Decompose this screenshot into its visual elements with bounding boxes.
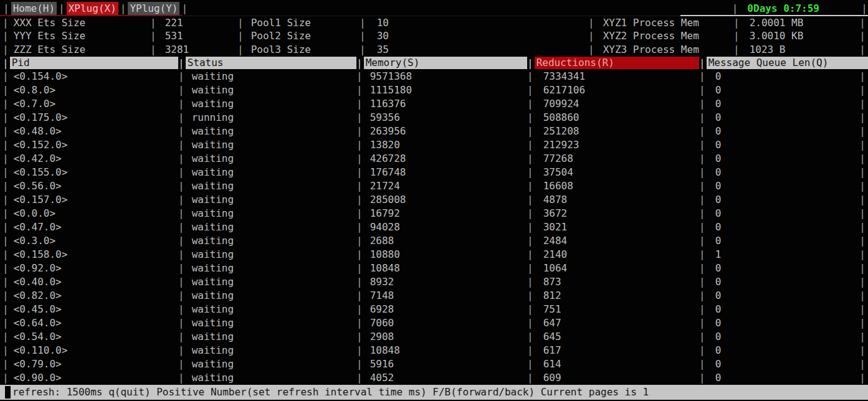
row-end-separator: | <box>859 166 868 179</box>
row-end-separator: | <box>859 179 868 193</box>
info-value: 30 <box>366 30 389 42</box>
cell-message-queue-len: 0 <box>705 331 722 342</box>
cell-message-queue-len: 0 <box>705 111 722 123</box>
tab-separator: | <box>3 2 9 14</box>
table-row: |<0.79.0> |waiting |5916 |614 |0 | <box>0 357 868 371</box>
cell-memory: 59356 <box>363 111 400 123</box>
cell-message-queue-len: 0 <box>705 207 722 219</box>
cell-status: waiting <box>184 139 234 151</box>
column-separator: | <box>699 125 705 137</box>
table-row: |<0.7.0> |waiting |116376 |709924 |0 | <box>0 97 868 111</box>
column-separator: | <box>527 290 533 301</box>
column-separator: | <box>2 166 9 178</box>
cell-pid: <0.0.0> <box>9 207 55 219</box>
table-row: |<0.47.0> |waiting |94028 |3021 |0 | <box>0 220 868 234</box>
column-separator: | <box>699 262 705 274</box>
terminal-cursor <box>5 386 11 399</box>
tab-xplug[interactable]: XPlug(X) <box>67 2 118 15</box>
column-separator: | <box>237 44 244 55</box>
cell-reductions: 1064 <box>533 262 568 274</box>
row-end-separator: | <box>859 152 868 166</box>
column-separator: | <box>699 248 705 260</box>
table-header-row: |Pid |Status |Memory(S) |Reductions(R) |… <box>0 56 868 70</box>
right-edge-separator: | <box>861 2 867 14</box>
table-row: |<0.92.0> |waiting |10848 |1064 |0 | <box>0 262 868 275</box>
column-separator: | <box>527 153 533 164</box>
cell-message-queue-len: 0 <box>705 344 722 356</box>
cell-pid: <0.92.0> <box>9 262 62 274</box>
column-separator: | <box>178 153 184 164</box>
column-separator: | <box>527 84 533 96</box>
column-separator: | <box>356 166 363 178</box>
column-separator: | <box>527 98 533 110</box>
column-separator: | <box>356 194 363 205</box>
uptime-display: 0Days 0:7:59 <box>738 2 861 14</box>
cell-pid: <0.154.0> <box>9 70 68 82</box>
cell-reductions: 751 <box>533 303 561 315</box>
cell-memory: 2688 <box>363 235 394 247</box>
cell-status: waiting <box>184 317 234 329</box>
cell-memory: 2908 <box>363 331 394 342</box>
column-header-message-queue[interactable]: Message Queue Len(Q) <box>707 57 868 69</box>
column-separator: | <box>733 17 740 29</box>
column-header-memory[interactable]: Memory(S) <box>364 57 527 69</box>
column-separator: | <box>178 166 184 178</box>
column-separator: | <box>588 17 594 29</box>
tabbar-underline-dim <box>182 16 680 16</box>
column-separator: | <box>178 194 184 205</box>
cell-reductions: 7334341 <box>533 70 585 82</box>
cell-pid: <0.64.0> <box>9 317 62 329</box>
tab-yplug[interactable]: YPlug(Y) <box>128 2 179 15</box>
column-header-status[interactable]: Status <box>186 57 356 69</box>
row-end-separator: | <box>859 125 868 138</box>
cell-memory: 10880 <box>363 248 400 260</box>
column-separator: | <box>2 290 9 301</box>
cell-message-queue-len: 0 <box>705 290 722 301</box>
table-row: |<0.0.0> |waiting |16792 |3672 |0 | <box>0 207 868 220</box>
cell-pid: <0.90.0> <box>9 372 62 384</box>
column-separator: | <box>178 331 184 342</box>
tab-home[interactable]: Home(H) <box>11 2 57 15</box>
column-separator: | <box>527 262 533 274</box>
row-end-separator: | <box>859 344 868 357</box>
cell-pid: <0.56.0> <box>9 180 62 192</box>
table-row: |<0.56.0> |waiting |21724 |16608 |0 | <box>0 179 868 193</box>
column-separator: | <box>2 98 9 110</box>
row-end-separator: | <box>859 138 868 152</box>
cell-reductions: 873 <box>533 276 561 288</box>
column-separator: | <box>699 290 705 301</box>
row-end-separator: | <box>859 16 868 29</box>
cell-pid: <0.157.0> <box>9 194 68 205</box>
column-separator: | <box>356 235 363 247</box>
table-row: |<0.8.0> |waiting |1115180 |6217106 |0 | <box>0 83 868 97</box>
cell-status: waiting <box>184 262 234 274</box>
column-separator: | <box>2 331 9 342</box>
column-separator: | <box>178 290 184 301</box>
status-bar-text: refresh: 1500ms q(quit) Positive Number(… <box>12 385 649 400</box>
cell-memory: 4052 <box>363 372 394 384</box>
column-separator: | <box>360 44 366 55</box>
cell-pid: <0.54.0> <box>9 331 62 342</box>
cell-memory: 16792 <box>363 207 400 219</box>
column-separator: | <box>2 139 9 151</box>
cell-message-queue-len: 0 <box>705 372 722 384</box>
column-separator: | <box>699 84 705 96</box>
cell-status: waiting <box>184 180 234 192</box>
info-label: XYZ3 Process Mem <box>594 44 699 55</box>
column-separator: | <box>356 57 363 69</box>
info-value: 1023 B <box>740 44 786 55</box>
column-header-reductions-sorted[interactable]: Reductions(R) <box>535 57 699 69</box>
column-separator: | <box>2 17 9 29</box>
cell-pid: <0.8.0> <box>9 84 55 96</box>
cell-reductions: 3021 <box>533 221 568 233</box>
cell-reductions: 37504 <box>533 166 573 178</box>
column-header-pid[interactable]: Pid <box>10 57 178 69</box>
column-separator: | <box>699 207 705 219</box>
column-separator: | <box>356 331 363 342</box>
column-separator: | <box>699 111 705 123</box>
cell-status: waiting <box>184 166 234 178</box>
cell-memory: 8932 <box>363 276 394 288</box>
column-separator: | <box>699 303 705 315</box>
column-separator: | <box>527 317 533 329</box>
cell-status: waiting <box>184 276 234 288</box>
__________
* [EXERCISE]:
Repeat every line above exactly, minus the pictures.

* [RESPONSE AREA]:
Decompose this screenshot into its visual elements with bounding boxes.
row-end-separator: | <box>859 166 868 179</box>
row-end-separator: | <box>859 179 868 193</box>
info-value: 30 <box>366 30 389 42</box>
cell-message-queue-len: 0 <box>705 331 722 342</box>
cell-message-queue-len: 0 <box>705 111 722 123</box>
tab-separator: | <box>3 2 9 14</box>
table-row: |<0.79.0> |waiting |5916 |614 |0 | <box>0 357 868 371</box>
cell-memory: 59356 <box>363 111 400 123</box>
cell-message-queue-len: 0 <box>705 207 722 219</box>
cell-status: waiting <box>184 139 234 151</box>
column-separator: | <box>699 125 705 137</box>
table-row: |<0.7.0> |waiting |116376 |709924 |0 | <box>0 97 868 111</box>
column-separator: | <box>527 290 533 301</box>
column-separator: | <box>2 166 9 178</box>
cell-pid: <0.0.0> <box>9 207 55 219</box>
table-row: |<0.47.0> |waiting |94028 |3021 |0 | <box>0 220 868 234</box>
column-separator: | <box>699 262 705 274</box>
terminal-cursor <box>5 386 11 399</box>
tab-xplug[interactable]: XPlug(X) <box>67 2 118 15</box>
column-separator: | <box>237 44 244 55</box>
cell-reductions: 1064 <box>533 262 568 274</box>
row-end-separator: | <box>859 152 868 166</box>
column-separator: | <box>699 248 705 260</box>
table-header-row: |Pid |Status |Memory(S) |Reductions(R) |… <box>0 56 868 70</box>
right-edge-separator: | <box>861 2 867 14</box>
table-row: |<0.92.0> |waiting |10848 |1064 |0 | <box>0 262 868 275</box>
column-separator: | <box>527 153 533 164</box>
cell-message-queue-len: 0 <box>705 344 722 356</box>
cell-pid: <0.92.0> <box>9 262 62 274</box>
column-separator: | <box>178 153 184 164</box>
column-separator: | <box>527 84 533 96</box>
column-separator: | <box>356 166 363 178</box>
column-separator: | <box>527 98 533 110</box>
column-separator: | <box>356 194 363 205</box>
uptime-display: 0Days 0:7:59 <box>738 2 861 14</box>
cell-pid: <0.154.0> <box>9 70 68 82</box>
cell-reductions: 751 <box>533 303 561 315</box>
cell-memory: 2688 <box>363 235 394 247</box>
cell-status: waiting <box>184 317 234 329</box>
cell-memory: 2908 <box>363 331 394 342</box>
column-header-message-queue[interactable]: Message Queue Len(Q) <box>707 57 868 69</box>
column-separator: | <box>733 17 740 29</box>
column-header-memory[interactable]: Memory(S) <box>364 57 527 69</box>
column-separator: | <box>178 166 184 178</box>
column-separator: | <box>588 17 594 29</box>
tabbar-underline-dim <box>182 16 680 16</box>
column-separator: | <box>178 194 184 205</box>
cell-reductions: 7334341 <box>533 70 585 82</box>
cell-pid: <0.64.0> <box>9 317 62 329</box>
tab-yplug[interactable]: YPlug(Y) <box>128 2 179 15</box>
column-header-status[interactable]: Status <box>186 57 356 69</box>
row-end-separator: | <box>859 125 868 138</box>
cell-memory: 10880 <box>363 248 400 260</box>
column-separator: | <box>2 290 9 301</box>
cell-message-queue-len: 0 <box>705 290 722 301</box>
table-row: |<0.0.0> |waiting |16792 |3672 |0 | <box>0 207 868 220</box>
cell-pid: <0.90.0> <box>9 372 62 384</box>
column-separator: | <box>178 331 184 342</box>
tab-home[interactable]: Home(H) <box>11 2 57 15</box>
column-separator: | <box>527 262 533 274</box>
row-end-separator: | <box>859 344 868 357</box>
cell-pid: <0.56.0> <box>9 180 62 192</box>
table-row: |<0.56.0> |waiting |21724 |16608 |0 | <box>0 179 868 193</box>
column-separator: | <box>2 98 9 110</box>
row-end-separator: | <box>859 138 868 152</box>
cell-reductions: 873 <box>533 276 561 288</box>
column-separator: | <box>699 290 705 301</box>
row-end-separator: | <box>859 16 868 29</box>
cell-pid: <0.157.0> <box>9 194 68 205</box>
column-separator: | <box>356 235 363 247</box>
table-row: |<0.8.0> |waiting |1115180 |6217106 |0 | <box>0 83 868 97</box>
cell-status: waiting <box>184 262 234 274</box>
column-separator: | <box>2 331 9 342</box>
column-separator: | <box>178 290 184 301</box>
status-bar-text: refresh: 1500ms q(quit) Positive Number(… <box>12 385 649 400</box>
cell-memory: 4052 <box>363 372 394 384</box>
column-separator: | <box>360 44 366 55</box>
cell-pid: <0.54.0> <box>9 331 62 342</box>
cell-memory: 16792 <box>363 207 400 219</box>
column-separator: | <box>2 139 9 151</box>
cell-message-queue-len: 0 <box>705 372 722 384</box>
column-separator: | <box>699 84 705 96</box>
cell-status: waiting <box>184 180 234 192</box>
info-label: XYZ3 Process Mem <box>594 44 699 55</box>
column-separator: | <box>356 57 363 69</box>
info-value: 1023 B <box>740 44 786 55</box>
column-header-reductions-sorted[interactable]: Reductions(R) <box>535 57 699 69</box>
column-separator: | <box>2 17 9 29</box>
cell-pid: <0.8.0> <box>9 84 55 96</box>
cell-reductions: 3021 <box>533 221 568 233</box>
cell-reductions: 37504 <box>533 166 573 178</box>
column-header-pid[interactable]: Pid <box>10 57 178 69</box>
column-separator: | <box>699 207 705 219</box>
column-separator: | <box>356 331 363 342</box>
column-separator: | <box>699 111 705 123</box>
cell-status: waiting <box>184 166 234 178</box>
cell-memory: 8932 <box>363 276 394 288</box>
column-separator: | <box>699 303 705 315</box>
column-separator: | <box>527 317 533 329</box>
cell-status: waiting <box>184 276 234 288</box>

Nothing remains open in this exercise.